Supplied entries
----------
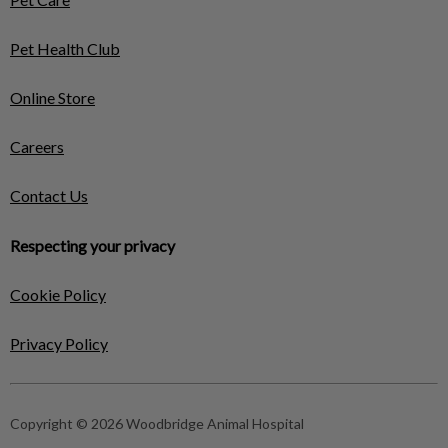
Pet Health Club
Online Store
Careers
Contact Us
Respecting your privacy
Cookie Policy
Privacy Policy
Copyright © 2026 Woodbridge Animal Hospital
----------
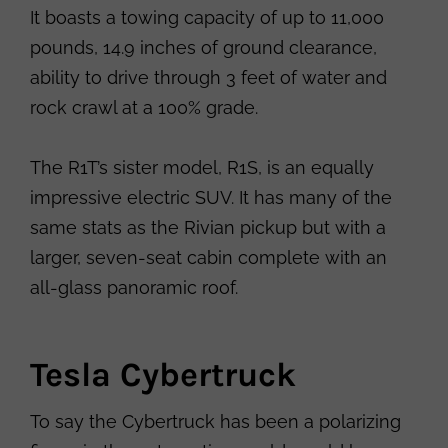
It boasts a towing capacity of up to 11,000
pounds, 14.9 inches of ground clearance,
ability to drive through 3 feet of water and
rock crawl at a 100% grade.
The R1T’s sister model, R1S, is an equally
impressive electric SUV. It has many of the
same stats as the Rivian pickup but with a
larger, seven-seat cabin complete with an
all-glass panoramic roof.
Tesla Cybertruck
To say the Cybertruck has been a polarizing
----------
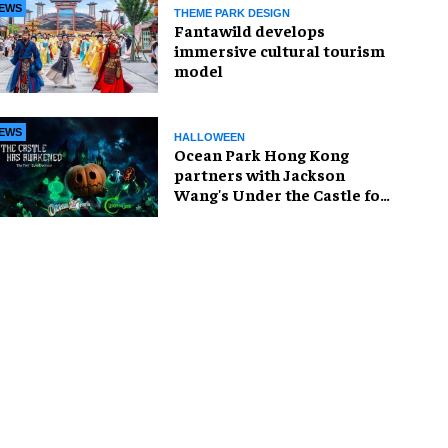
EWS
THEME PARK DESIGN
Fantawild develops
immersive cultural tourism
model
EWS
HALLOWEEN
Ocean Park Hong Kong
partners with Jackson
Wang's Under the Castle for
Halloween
----------
Directions
All lines in the listing above from the line containing "Pet Health Club" to the line containing "Copyright © 2026 Woodbridge Animal Hospital", inclusive, should be retyped exactly; no other lines should appear.

Response to the task
Pet Health Club
Online Store
Careers
Contact Us
Respecting your privacy
Cookie Policy
Privacy Policy
Copyright © 2026 Woodbridge Animal Hospital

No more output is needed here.